● HOW TO COMPLETE THIS TASK
Among the entries below, find every line that contains the string "Dahua", then copy it.

● SOURCE MATERIAL
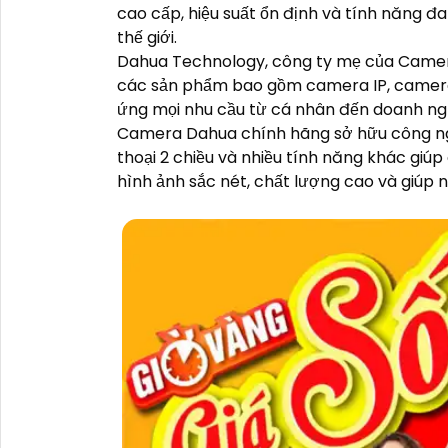
cao cấp, hiệu suất ổn định và tính năng 
thế giới.
Dahua Technology, công ty mẹ của Camera 
các sản phẩm bao gồm camera IP, camera 
ứng mọi nhu cầu từ cá nhân đến doanh ngh
Camera Dahua chính hãng sở hữu công ngh
thoại 2 chiều và nhiều tính năng khác giúp 
hình ảnh sắc nét, chất lượng cao và giúp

● RESULT OF THE EXERCISE
Dahua Technology, công ty mẹ của Camera 
Camera Dahua chính hãng sở hữu công ngh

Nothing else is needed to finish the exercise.